> [DATA PROVIDED]
----
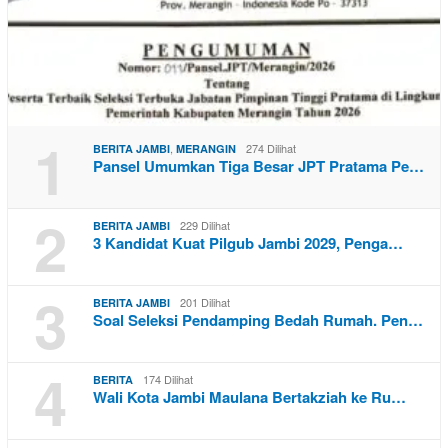
1
,
274 Dilihat
BERITA JAMBI
MERANGIN
Pansel Umumkan Tiga Besar JPT Pratama Pe…
2
229 Dilihat
BERITA JAMBI
3 Kandidat Kuat Pilgub Jambi 2029, Penga…
3
201 Dilihat
BERITA JAMBI
Soal Seleksi Pendamping Bedah Rumah. Pen…
4
174 Dilihat
BERITA
Wali Kota Jambi Maulana Bertakziah ke Ru…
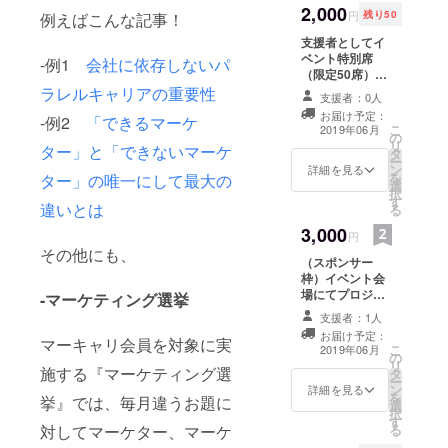
ルアップの
2,000
ください。 記入
円
残り50
例えばこんな記事！
チャンスを
のない場合は
支援者としてイ
CAMPFIREの
増やせるよ
ベント特別席
ユーザー名を掲
‐例1
会社に依存しないパ
うにするこ
（限定50席）を
載いたします。
用意、またイベ
とを理念に
ラレルキャリアの重要性
ご了承くださ
支援者：0人
ント会場にて支
い。
活動してお
お届け予定：
‐例2
「できるマーケ
援者としてお名
こ
2019年06月
ります。
の
前（希望の場合
リ
ター」と「できないマーケ
タ
は会社名も）を
ー
ン
掲載させて頂き
詳細を見る
を
ター」の唯一にして最大の
選
ます。（プロ
択
す
ジェクターによ
違いとは
る
るスクリーン表
3,000
示）※席順は申し
円
込み順 ※支援
その他にも、
（スポンサー
時、必ず備考欄
枠）イベント会
にご希望のお名
場にてプロジェ
‐マーケティング選挙
前をご記入くだ
クターにてスク
さい。記入のな
支援者：1人
リーン上に協賛
い場合は
お届け予定：
表示の上、更に
マーキャリ会員を対象に実
CAMPFIREの
こ
2019年06月
の
読み上げも行い
ユーザー名を掲
リ
施する『マーケティング選
タ
ます。 ※支援
載いたします。
ー
ン
時、必ず備考欄
詳細を見る
ご了承くださ
を
挙』では、毎月違うお題に
選
にご希望のお名
い。 ※イベント
択
す
前をご記入くだ
参加に伴う交通
る
対してマーケター、マーケ
さい。記入のな
費に関しまして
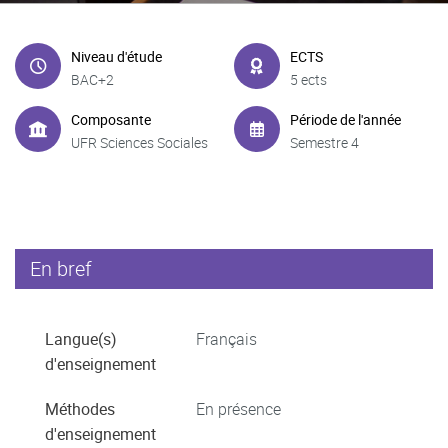
Niveau d'étude
ECTS
BAC+2
5 ects
Composante
Période de l'année
UFR Sciences Sociales
Semestre 4
En bref
Langue(s)
Français
d'enseignement
Méthodes
En présence
d'enseignement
----
> [EXERCISE GOAL] The answer should contain all the material above, copied exactly, and no images.

> [EXERCISE OUTPUT]
1
,
274 Dilihat
BERITA JAMBI
MERANGIN
Pansel Umumkan Tiga Besar JPT Pratama Pe…
2
229 Dilihat
BERITA JAMBI
3 Kandidat Kuat Pilgub Jambi 2029, Penga…
3
201 Dilihat
BERITA JAMBI
Soal Seleksi Pendamping Bedah Rumah. Pen…
4
174 Dilihat
BERITA
Wali Kota Jambi Maulana Bertakziah ke Ru…
ルアップの
2,000
ください。 記入
円
残り50
例えばこんな記事！
チャンスを
のない場合は
支援者としてイ
CAMPFIREの
増やせるよ
ベント特別席
ユーザー名を掲
‐例1
会社に依存しないパ
うにするこ
（限定50席）を
載いたします。
用意、またイベ
とを理念に
ラレルキャリアの重要性
ご了承くださ
支援者：0人
ント会場にて支
い。
活動してお
お届け予定：
‐例2
「できるマーケ
援者としてお名
こ
2019年06月
ります。
の
前（希望の場合
リ
ター」と「できないマーケ
タ
は会社名も）を
ー
ン
掲載させて頂き
詳細を見る
を
ター」の唯一にして最大の
選
ます。（プロ
択
す
ジェクターによ
違いとは
る
るスクリーン表
3,000
示）※席順は申し
円
込み順 ※支援
その他にも、
（スポンサー
時、必ず備考欄
枠）イベント会
にご希望のお名
場にてプロジェ
‐マーケティング選挙
前をご記入くだ
クターにてスク
さい。記入のな
支援者：1人
リーン上に協賛
い場合は
お届け予定：
表示の上、更に
マーキャリ会員を対象に実
CAMPFIREの
こ
2019年06月
の
読み上げも行い
ユーザー名を掲
リ
施する『マーケティング選
タ
ます。 ※支援
載いたします。
ー
ン
時、必ず備考欄
詳細を見る
ご了承くださ
を
挙』では、毎月違うお題に
選
にご希望のお名
い。 ※イベント
択
す
前をご記入くだ
参加に伴う交通
る
対してマーケター、マーケ
さい。記入のな
費に関しまして
Niveau d'étude
ECTS
BAC+2
5 ects
Composante
Période de l'année
UFR Sciences Sociales
Semestre 4
En bref
Langue(s)
Français
d'enseignement
Méthodes
En présence
d'enseignement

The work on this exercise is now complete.